*** Information provided Section Begins ***
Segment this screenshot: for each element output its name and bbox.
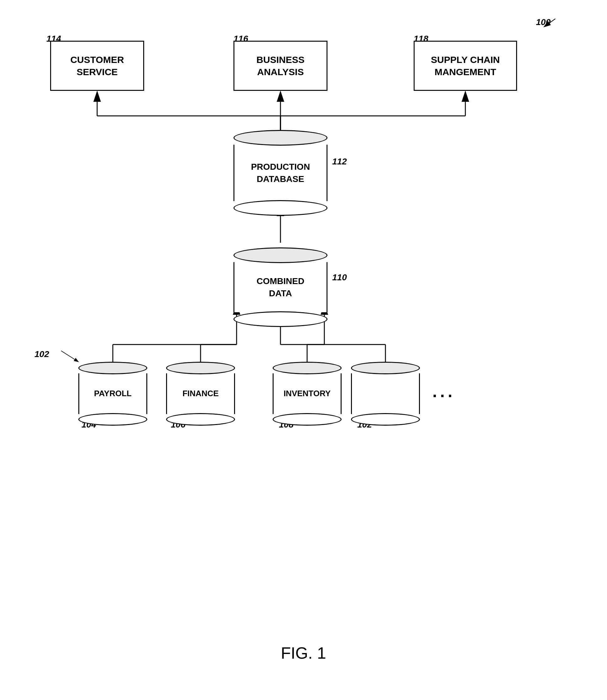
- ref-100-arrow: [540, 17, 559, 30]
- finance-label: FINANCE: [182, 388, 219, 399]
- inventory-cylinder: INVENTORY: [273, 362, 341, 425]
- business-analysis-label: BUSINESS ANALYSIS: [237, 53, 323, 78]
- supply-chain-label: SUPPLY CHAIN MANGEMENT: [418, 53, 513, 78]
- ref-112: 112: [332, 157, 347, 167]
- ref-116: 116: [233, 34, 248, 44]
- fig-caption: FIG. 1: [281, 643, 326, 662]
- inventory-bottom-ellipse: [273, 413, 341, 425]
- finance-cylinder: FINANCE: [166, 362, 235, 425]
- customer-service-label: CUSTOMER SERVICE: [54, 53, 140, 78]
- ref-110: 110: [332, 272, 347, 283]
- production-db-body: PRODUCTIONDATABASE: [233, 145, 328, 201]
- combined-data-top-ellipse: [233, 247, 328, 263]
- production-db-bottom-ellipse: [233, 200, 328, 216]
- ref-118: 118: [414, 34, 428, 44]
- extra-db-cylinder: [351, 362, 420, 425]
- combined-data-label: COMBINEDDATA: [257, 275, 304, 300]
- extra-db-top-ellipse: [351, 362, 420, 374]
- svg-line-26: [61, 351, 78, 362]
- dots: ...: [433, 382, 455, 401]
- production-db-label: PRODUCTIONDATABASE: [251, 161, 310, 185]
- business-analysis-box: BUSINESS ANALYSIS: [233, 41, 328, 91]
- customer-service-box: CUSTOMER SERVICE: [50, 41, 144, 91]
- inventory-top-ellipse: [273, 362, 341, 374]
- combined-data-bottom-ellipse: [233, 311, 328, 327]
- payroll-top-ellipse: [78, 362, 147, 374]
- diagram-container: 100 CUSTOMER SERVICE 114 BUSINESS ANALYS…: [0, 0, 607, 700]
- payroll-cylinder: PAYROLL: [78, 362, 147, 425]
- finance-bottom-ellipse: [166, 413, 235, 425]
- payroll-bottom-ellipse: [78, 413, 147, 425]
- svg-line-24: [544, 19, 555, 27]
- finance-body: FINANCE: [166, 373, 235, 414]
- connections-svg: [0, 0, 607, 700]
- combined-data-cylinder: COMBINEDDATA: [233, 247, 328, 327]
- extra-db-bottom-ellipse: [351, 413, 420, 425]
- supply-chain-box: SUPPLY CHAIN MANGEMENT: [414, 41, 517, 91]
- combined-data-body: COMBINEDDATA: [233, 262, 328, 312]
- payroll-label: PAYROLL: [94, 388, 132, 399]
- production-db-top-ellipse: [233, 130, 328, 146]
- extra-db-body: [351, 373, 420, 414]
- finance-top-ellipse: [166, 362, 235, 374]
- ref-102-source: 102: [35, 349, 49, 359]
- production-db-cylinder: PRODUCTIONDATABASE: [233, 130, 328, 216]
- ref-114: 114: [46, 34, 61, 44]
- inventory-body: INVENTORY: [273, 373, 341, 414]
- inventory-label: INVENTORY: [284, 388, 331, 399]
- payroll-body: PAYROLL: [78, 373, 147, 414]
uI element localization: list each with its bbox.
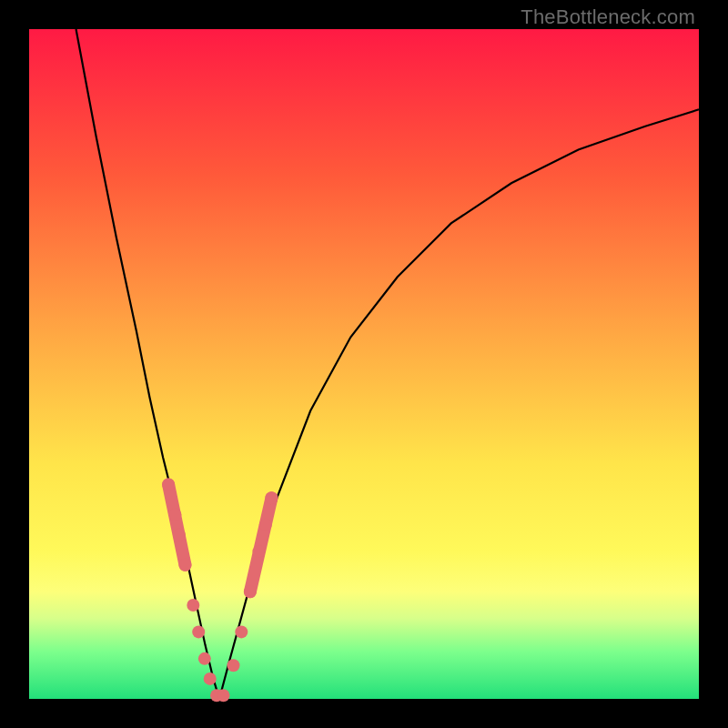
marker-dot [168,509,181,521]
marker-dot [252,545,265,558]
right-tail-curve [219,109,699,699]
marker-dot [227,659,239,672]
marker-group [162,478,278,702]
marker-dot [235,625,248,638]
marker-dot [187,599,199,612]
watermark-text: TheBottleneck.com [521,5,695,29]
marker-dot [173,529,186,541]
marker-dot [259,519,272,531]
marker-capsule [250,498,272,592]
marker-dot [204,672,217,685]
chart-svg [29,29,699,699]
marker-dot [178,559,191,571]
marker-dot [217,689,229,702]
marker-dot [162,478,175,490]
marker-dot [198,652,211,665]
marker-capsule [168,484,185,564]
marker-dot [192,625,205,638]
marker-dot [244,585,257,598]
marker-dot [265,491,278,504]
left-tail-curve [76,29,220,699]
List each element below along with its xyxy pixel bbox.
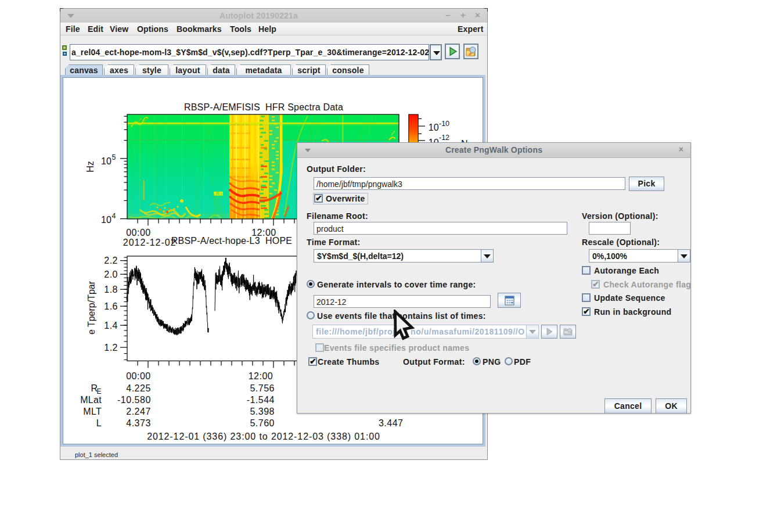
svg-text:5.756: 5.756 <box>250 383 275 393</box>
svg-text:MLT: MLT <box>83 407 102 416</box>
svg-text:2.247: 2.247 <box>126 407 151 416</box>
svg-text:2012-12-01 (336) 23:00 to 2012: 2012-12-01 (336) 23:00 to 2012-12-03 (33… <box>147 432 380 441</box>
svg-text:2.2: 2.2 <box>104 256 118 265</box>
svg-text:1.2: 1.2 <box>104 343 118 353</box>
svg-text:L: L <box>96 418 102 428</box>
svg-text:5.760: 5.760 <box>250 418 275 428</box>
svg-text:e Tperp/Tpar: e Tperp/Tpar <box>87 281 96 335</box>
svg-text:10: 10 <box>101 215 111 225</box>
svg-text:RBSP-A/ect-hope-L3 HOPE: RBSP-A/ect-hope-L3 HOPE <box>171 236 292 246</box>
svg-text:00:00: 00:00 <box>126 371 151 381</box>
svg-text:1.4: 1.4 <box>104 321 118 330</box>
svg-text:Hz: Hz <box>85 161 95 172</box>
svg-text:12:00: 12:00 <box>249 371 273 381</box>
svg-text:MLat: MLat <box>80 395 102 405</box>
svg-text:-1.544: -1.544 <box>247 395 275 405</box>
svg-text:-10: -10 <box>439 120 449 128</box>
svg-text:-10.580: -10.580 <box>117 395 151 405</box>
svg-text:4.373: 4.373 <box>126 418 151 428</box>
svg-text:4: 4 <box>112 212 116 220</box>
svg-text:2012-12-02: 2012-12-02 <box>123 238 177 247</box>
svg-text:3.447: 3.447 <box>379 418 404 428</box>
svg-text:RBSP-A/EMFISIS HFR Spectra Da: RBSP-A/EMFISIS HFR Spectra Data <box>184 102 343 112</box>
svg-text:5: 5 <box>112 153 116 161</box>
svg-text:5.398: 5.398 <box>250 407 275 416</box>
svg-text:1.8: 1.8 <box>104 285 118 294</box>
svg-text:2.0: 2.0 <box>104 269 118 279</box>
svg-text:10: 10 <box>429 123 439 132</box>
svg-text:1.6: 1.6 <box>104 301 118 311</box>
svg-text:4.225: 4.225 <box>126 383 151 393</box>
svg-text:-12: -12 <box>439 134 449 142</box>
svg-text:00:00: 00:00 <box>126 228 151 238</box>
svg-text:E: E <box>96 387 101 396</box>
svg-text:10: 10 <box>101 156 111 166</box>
*** Information provided Section Ends ***
*** Information provided Section Begins ***
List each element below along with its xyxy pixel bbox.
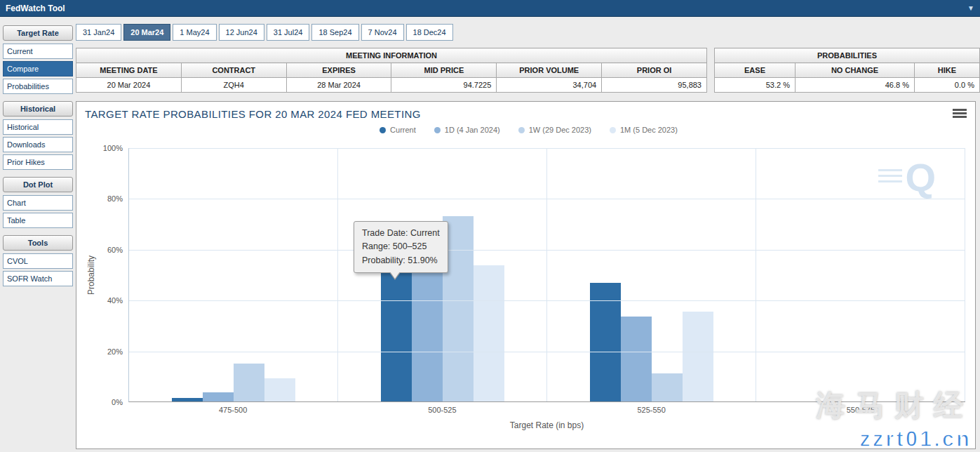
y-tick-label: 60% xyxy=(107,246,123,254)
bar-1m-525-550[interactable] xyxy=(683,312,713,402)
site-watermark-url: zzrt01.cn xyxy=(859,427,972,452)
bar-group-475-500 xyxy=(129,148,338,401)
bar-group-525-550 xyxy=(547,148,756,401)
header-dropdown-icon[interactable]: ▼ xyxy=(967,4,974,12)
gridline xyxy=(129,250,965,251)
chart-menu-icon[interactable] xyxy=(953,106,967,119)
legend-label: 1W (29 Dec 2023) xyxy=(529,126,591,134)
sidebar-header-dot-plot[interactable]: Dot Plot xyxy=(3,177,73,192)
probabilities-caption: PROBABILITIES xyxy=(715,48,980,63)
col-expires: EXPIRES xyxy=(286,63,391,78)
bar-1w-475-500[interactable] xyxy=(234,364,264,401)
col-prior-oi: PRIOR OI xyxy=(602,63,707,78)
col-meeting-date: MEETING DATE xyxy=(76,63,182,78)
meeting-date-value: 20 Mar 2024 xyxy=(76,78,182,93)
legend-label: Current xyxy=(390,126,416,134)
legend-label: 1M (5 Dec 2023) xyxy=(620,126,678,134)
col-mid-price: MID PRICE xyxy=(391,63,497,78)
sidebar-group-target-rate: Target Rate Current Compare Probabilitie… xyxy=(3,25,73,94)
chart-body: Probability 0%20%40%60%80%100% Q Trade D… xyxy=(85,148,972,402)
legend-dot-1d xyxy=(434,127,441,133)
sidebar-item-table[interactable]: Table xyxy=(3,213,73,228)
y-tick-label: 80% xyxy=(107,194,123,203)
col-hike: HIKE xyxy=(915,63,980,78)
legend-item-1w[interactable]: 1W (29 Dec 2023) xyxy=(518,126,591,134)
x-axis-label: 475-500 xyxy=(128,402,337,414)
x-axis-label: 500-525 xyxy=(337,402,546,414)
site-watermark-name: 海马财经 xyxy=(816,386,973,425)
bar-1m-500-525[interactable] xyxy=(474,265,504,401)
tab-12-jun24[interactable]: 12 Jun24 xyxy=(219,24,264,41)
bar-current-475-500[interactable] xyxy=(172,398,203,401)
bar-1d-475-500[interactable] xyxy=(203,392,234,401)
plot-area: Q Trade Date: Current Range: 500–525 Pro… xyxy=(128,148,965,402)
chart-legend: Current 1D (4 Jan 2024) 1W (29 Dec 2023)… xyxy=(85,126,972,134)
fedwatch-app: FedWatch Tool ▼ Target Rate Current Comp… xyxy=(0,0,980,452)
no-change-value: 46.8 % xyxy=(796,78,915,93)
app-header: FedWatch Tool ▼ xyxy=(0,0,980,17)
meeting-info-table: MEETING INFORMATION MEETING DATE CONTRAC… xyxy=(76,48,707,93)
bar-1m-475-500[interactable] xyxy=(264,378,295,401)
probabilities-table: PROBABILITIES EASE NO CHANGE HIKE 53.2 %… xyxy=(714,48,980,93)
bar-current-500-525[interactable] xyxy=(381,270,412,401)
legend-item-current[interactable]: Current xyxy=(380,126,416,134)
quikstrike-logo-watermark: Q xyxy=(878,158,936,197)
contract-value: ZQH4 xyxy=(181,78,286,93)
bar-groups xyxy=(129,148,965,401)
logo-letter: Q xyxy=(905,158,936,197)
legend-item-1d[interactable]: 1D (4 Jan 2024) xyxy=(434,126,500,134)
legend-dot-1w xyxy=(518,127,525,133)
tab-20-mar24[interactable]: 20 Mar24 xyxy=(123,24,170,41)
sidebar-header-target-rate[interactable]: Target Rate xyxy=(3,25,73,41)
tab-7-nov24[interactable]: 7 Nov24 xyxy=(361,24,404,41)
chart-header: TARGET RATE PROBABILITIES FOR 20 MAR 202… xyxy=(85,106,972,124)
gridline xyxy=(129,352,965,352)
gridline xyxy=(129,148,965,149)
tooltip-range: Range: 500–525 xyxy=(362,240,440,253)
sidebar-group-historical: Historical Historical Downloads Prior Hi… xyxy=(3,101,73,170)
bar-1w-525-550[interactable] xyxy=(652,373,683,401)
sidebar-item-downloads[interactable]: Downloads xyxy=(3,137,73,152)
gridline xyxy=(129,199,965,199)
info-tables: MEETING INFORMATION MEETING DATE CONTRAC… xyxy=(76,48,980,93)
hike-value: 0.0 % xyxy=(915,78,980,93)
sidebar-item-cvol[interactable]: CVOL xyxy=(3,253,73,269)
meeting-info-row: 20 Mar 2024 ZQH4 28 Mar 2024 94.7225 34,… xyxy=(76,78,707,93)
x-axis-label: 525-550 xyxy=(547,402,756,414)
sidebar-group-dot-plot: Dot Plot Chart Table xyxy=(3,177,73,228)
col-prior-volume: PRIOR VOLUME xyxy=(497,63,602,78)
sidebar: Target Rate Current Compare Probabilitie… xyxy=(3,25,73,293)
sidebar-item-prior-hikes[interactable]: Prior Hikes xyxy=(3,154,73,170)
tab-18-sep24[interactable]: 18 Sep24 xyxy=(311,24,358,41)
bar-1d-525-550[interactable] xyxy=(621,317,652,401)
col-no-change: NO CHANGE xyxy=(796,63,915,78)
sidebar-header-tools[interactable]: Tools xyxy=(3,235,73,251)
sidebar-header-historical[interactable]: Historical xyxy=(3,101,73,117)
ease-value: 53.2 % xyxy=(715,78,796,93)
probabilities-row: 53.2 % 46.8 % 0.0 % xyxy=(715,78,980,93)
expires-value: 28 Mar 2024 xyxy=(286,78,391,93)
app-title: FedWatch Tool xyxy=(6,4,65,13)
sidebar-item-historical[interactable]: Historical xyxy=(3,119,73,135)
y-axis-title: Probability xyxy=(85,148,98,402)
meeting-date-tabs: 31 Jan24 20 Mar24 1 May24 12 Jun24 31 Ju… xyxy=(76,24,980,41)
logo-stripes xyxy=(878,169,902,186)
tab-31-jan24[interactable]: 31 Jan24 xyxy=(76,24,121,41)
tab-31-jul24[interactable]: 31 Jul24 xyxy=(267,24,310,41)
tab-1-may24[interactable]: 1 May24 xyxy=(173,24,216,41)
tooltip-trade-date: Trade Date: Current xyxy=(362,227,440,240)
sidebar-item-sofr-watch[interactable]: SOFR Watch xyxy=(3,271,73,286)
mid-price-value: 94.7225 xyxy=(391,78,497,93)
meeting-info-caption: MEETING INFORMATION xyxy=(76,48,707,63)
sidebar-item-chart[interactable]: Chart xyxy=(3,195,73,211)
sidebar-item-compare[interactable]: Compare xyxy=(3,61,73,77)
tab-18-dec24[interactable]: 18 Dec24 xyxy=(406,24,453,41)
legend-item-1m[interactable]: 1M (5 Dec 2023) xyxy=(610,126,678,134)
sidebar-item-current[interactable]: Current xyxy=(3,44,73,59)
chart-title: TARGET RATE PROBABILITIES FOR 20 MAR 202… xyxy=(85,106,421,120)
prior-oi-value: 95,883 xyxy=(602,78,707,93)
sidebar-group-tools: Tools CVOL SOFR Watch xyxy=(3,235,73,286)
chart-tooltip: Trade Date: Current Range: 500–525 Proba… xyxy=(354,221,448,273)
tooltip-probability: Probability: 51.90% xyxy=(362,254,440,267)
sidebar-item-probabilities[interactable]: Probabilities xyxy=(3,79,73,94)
*** Information provided Section Ends ***
(Work instructions): Lines from the records above that hold "chain" are the ones to list.

(Output for this exercise):
- supply-chain-label: SUPPLY CHAIN MANGEMENT: [418, 53, 513, 78]
- supply-chain-box: SUPPLY CHAIN MANGEMENT: [414, 41, 517, 91]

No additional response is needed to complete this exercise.